“Now Brewing”: Culture and Coffee

The Asian Cultural Society (ACS) Open Mic Night gives Asian students a place to showcase their heritage and shared experiences


Caitlin Villacrusis

Looking out into the crowd, communications senior Manha Chowdhury performs her opening speech. Asian Cultural Society’s (ACS) Open Mic Night was not only for the Asian community but also for students to come out and express themselves. Caption by Haiden Kenney

Priya Gowda, Writer

In the corner of Starbucks, with baristas making drinks in the back and the smell of coffee in the air, co-vice president of Asian Cultural Society (ACS) and communications senior Manha Chowdhury began the Open Mic Night with a speech. 

“Far too often, even though many of us are passionate and love our cultures, we don’t get to show our pride as members of the AAPI (Asian American Pacific Islander) community,” said Chowdhury. “Our voices blend into the background of American diversity, even in times that we try to stand out.” 

ACS held their second Open Mic Night at the Starbucks in The Square on Nov. 11 to give members of the club a chance to showcase their talents and bond over shared cultural experiences and for people of all backgrounds to experience the stories that ACS members presented.

“Having the community here who look like them, think like them, have similar experiences as them to applau(d) and support (their) work, it’s super important to have that acknowledgement from an audience that’s similar to you and just the connection that allows the performer and the audience to make is super important,” co-president of ACS and piano senior Kailin Xia said.

By giving members a space to perform and connect over shared backgrounds, co-president of ACS and visual senior Alyssa McIntosh hoped that Asian performers and members of the audience were able to honor their heritage with their pieces. 

“(For) Asian members of the audience, I hope they see themselves in the performers,” said McIntosh. “I hope they feel more proud of their culture to see it celebrated by the performers, (and) I hope performers have gained a sense of confidence in expressing their heritage and their culture with an audience.”

Open Mic Night not only gave Asian performers and their audience a chance to connect over their shared backgrounds but also to feel validated when it came to “their experience as a minority.”

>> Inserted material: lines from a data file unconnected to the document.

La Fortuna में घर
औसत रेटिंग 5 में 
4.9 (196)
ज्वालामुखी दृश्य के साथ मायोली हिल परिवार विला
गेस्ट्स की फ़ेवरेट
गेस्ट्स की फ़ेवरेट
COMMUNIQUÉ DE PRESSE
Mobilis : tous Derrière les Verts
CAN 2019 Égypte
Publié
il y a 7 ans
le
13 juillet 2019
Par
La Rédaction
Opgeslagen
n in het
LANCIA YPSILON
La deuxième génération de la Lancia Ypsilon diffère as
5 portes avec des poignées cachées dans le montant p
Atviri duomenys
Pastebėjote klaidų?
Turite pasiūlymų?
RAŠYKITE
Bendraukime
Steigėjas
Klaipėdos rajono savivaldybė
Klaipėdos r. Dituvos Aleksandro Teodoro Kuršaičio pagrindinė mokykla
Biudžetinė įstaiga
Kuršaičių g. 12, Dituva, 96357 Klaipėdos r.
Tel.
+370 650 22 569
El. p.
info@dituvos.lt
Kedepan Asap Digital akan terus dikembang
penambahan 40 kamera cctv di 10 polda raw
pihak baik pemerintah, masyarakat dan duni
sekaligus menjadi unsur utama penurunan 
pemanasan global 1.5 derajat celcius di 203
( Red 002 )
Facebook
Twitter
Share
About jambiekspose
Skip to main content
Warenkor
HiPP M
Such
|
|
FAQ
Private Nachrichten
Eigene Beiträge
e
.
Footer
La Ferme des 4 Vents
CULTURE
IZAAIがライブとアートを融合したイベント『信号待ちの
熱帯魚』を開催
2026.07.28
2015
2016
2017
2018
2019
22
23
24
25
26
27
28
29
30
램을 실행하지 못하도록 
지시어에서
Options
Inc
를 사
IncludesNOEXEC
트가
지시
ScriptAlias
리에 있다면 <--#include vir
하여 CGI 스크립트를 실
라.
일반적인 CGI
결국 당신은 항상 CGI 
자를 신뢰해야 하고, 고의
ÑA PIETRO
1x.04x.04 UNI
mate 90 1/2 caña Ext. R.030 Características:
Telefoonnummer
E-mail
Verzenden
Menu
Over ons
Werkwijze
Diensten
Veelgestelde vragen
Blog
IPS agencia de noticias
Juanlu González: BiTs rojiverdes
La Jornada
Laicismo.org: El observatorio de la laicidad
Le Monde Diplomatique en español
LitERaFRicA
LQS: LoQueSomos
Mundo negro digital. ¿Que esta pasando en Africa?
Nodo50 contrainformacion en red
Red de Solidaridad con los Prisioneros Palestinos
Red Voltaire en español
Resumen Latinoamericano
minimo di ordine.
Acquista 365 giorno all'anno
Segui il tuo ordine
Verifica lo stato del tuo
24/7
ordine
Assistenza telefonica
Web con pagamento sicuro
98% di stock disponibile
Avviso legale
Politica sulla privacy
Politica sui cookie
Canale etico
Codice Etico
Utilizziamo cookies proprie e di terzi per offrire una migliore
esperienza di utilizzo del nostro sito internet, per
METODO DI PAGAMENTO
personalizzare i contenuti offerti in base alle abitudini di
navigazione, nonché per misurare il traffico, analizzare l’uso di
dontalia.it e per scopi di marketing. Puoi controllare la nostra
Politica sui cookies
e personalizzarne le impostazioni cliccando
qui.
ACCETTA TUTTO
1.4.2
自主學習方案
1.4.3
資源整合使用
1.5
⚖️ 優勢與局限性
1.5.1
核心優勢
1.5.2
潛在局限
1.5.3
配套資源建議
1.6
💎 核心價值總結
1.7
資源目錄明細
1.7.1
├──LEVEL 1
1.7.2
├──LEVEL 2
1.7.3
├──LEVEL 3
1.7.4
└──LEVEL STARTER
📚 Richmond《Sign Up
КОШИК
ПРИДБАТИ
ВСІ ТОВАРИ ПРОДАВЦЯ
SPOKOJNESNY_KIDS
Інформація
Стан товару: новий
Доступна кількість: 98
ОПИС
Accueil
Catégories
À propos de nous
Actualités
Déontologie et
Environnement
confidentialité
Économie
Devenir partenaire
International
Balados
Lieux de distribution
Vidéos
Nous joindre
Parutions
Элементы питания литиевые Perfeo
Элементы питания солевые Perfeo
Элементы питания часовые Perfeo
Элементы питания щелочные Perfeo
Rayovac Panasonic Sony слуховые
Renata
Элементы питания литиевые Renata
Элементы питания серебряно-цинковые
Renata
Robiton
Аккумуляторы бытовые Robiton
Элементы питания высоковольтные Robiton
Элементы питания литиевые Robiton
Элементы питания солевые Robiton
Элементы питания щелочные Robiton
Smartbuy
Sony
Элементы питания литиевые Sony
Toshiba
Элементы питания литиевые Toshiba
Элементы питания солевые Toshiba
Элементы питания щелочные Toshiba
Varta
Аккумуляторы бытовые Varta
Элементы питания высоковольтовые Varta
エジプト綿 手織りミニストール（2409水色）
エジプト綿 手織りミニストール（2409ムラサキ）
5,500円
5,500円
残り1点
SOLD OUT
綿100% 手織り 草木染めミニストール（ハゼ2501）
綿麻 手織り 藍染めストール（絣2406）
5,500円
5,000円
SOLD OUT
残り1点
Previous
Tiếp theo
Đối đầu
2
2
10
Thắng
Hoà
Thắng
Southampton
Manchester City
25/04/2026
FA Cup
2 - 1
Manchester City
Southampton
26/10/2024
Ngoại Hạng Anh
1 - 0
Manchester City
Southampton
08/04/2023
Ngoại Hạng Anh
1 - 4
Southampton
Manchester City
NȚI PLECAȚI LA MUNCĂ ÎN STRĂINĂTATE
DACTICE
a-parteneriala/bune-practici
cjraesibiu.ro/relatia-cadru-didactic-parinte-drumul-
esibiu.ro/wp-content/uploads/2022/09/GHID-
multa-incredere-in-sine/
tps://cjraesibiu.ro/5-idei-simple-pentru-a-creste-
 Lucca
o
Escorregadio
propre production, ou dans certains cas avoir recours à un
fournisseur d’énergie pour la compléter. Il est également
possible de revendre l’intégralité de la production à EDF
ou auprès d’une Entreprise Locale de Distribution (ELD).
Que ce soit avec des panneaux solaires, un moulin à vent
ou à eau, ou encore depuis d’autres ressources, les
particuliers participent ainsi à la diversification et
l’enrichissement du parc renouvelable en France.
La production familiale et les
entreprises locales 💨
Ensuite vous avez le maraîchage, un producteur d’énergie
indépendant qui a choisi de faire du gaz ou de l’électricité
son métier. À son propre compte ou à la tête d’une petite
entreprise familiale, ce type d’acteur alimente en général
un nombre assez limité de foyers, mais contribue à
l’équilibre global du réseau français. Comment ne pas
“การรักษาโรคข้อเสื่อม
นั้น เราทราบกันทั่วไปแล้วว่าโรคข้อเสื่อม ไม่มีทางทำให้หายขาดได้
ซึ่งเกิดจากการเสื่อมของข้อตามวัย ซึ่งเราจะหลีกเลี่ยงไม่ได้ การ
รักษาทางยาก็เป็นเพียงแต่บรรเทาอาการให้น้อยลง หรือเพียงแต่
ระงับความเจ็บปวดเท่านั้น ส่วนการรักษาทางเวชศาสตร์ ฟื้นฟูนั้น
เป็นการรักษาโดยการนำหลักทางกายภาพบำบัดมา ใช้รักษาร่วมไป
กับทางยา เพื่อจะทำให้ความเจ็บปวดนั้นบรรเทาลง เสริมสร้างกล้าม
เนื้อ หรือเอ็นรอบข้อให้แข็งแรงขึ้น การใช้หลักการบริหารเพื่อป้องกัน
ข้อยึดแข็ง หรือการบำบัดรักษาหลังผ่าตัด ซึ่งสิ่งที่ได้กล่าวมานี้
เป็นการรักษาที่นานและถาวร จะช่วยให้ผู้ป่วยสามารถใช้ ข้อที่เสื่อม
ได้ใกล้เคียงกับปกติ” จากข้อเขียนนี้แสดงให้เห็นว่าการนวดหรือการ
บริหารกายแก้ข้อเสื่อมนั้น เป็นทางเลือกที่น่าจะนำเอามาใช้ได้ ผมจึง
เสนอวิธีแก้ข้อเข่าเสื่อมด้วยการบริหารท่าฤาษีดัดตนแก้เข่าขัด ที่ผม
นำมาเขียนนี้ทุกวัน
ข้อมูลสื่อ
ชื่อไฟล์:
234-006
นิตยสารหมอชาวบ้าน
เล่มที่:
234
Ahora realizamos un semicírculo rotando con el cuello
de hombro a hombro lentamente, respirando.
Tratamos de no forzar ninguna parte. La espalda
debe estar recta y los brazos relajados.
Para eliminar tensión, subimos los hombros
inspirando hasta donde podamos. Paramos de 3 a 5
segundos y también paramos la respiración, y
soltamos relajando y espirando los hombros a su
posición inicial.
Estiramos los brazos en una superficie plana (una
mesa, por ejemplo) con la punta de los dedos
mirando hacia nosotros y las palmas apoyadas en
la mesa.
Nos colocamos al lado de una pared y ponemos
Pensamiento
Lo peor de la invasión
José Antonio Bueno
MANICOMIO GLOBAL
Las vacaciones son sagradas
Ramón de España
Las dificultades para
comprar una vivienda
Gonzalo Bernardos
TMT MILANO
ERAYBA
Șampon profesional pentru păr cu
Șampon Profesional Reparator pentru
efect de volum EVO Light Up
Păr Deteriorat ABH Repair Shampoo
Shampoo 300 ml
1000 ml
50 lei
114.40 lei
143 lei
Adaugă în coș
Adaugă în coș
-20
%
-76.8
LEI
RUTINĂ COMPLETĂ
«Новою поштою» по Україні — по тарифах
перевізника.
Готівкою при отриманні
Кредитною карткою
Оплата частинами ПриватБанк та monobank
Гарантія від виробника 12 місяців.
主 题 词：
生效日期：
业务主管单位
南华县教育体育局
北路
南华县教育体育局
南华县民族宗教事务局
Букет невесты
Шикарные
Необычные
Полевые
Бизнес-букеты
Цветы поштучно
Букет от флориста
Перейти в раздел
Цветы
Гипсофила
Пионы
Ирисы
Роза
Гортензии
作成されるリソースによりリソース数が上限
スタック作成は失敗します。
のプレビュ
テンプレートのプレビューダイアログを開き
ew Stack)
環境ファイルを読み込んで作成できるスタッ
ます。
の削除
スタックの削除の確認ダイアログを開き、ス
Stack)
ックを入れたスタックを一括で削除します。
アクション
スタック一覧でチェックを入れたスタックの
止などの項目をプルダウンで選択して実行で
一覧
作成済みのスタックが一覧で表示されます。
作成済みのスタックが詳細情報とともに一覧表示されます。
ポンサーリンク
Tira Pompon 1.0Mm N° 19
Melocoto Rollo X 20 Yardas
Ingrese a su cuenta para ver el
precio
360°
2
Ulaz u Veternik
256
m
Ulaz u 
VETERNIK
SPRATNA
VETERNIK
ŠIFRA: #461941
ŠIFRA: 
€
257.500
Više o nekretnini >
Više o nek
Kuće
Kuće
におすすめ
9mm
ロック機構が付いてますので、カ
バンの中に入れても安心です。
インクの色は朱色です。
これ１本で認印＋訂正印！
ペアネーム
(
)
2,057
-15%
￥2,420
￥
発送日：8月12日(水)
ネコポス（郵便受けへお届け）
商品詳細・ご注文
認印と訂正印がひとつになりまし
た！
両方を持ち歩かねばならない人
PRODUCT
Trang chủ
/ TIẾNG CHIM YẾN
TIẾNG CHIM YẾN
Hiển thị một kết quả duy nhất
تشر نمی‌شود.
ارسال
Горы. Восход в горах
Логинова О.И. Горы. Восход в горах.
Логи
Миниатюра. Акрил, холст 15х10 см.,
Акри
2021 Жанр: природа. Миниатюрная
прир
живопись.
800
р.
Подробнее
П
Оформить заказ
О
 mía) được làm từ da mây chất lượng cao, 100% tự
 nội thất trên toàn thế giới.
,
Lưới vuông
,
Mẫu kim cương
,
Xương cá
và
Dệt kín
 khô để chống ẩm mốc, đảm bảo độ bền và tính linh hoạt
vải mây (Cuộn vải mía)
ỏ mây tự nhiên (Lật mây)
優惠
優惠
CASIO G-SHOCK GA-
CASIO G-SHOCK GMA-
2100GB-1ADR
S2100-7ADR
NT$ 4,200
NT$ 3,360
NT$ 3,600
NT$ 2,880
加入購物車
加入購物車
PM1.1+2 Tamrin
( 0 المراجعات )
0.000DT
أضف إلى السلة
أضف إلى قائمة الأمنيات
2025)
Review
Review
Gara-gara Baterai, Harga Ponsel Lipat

“If younger me were to hear someone else speak out about these (bad) experiences, it would make me feel better because it (would) make me feel less alone as if I’m not the only one going through something like that,” performer at Open Mic Night and digital media junior Jeselle Tortugo said. “I hope (that my poetry) makes other Asians who experience similar issues feel less alone when it comes to their issues.”

Performers such as Tortugo hoped that, through sharing their pieces, they could spread awareness and insight into the Asian experience, especially for the non-Asian members of the audience.

“Both (poems I performed) are recounts of past experiences (of) being Asian, and I felt like they’re both very personal topics to me,” said Tortugo. “It makes me feel better to speak out about it. It makes others, maybe non-Asian people, more aware of these issues that aren’t as talked about, and it could possibly inspire other Asians to speak out on their personal experience.”

Open Mic Night aimed to represent a collection of the experiences of Asian students and a celebration of their talent and cultures.

“It allows people a platform to concentrate these kinds of similar themes into one place, one night where the audience can really get an in-depth experience of that (the Asian experience) and also to see how many amazingly talented Dreyfoos students, (who) are also AAPI, (there are),” said Xia.